Furthermore, research has shown that central banks typically have a bias towards illiquid and precarious forms of collateral, as they typically buy up all the unwanted forms. This induces a positive feedback loop as it incentivizes the production of those collateral types, inducing suboptimal intertemporal allocation of savings which will exacerbate business cycles. We can additionally apply Gresham’s Law to collateral in order to further illustrate this concept. Just as Gresham’s ‘good money’ will be used deliberately or trade at a premium, pristine collateral (US Treasuries) will act the same. Banks will save their most pristine collateral for bilateral repos, intermediate collateral for tri-party repos, and their worst collateral for transactions with their central bank. As banks use the pristine collateral sparingly, the increased usage of the ‘bad collateral’ is something we can empirically observe.

In the blue are the pristine forms of collateral, while the green colors indicate the ‘bad’ forms of collateral. We can see how despite the ‘good’ collateral making up a large section of usable assets, only a fraction of that is actually used in collateral based operations. Meanwhile the ‘bad’ collateral is used quite a bit more. This is simply one more angle to view the distinct problem this system has.

An immediate response from a proponent of QE would be that is accomplishes its goal, that it lowers rates to increase lending. So by doing the opposite we would stifle recovery. To the contrary, given what I’ve laid out I would argue that it is the stripping away of collateral and increasing of collateral chains that exacerbates the demand and lowers yields. Not necessarily the Fed’s direct buying. Even New Zealand’s central bank came out and stated they found that a 10% of GDP QE program lowered rates by 50 basis points. This extremely pitiful number lends credence to the claim that it is the negative side effects of QE that lowers yields, not the “stimulating” direct ones. The financial sector is already flocking towards treasuries and other safe, liquid assets, the FED, merely adds insult to injury.

In short, Quantitative Easing has extremely detrimental effects that distort the underpinnings of the entire financial system. That is because bank reserves are only half the story. While dollars serve as a medium of exchange for traditional banking and retail purposes, it is this ever so disregarded collateral that facilitates exchange in the shadows. However, while unwinding the Fed’s balance sheet and supplying more treasuries should help to alleviate short term stress, it does not solve everything, nor does it come close to doing so. Much of the problems stem from the system itself and its fracturing during the Great Financial Crisis. However that is a discussion for another time.

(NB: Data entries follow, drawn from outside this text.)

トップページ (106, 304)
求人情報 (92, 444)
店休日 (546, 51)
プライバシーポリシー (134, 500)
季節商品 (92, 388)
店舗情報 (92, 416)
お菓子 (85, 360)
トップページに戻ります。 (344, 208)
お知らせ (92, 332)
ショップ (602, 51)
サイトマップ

This modern system can be likened to the beach, with periodic reflationary waves surging towards the shoreline, while strong deflationary riptide pressures pull the waves back into the ocean. As we all float upon the sea of liquidity aboard Powell’s Ark, the inflationary waves draw all the attention and headlines. Yet it is the deflationary riptide that warrants concern. The longer this murky undertow goes unnoticed, the further we will all be drawn out to sea.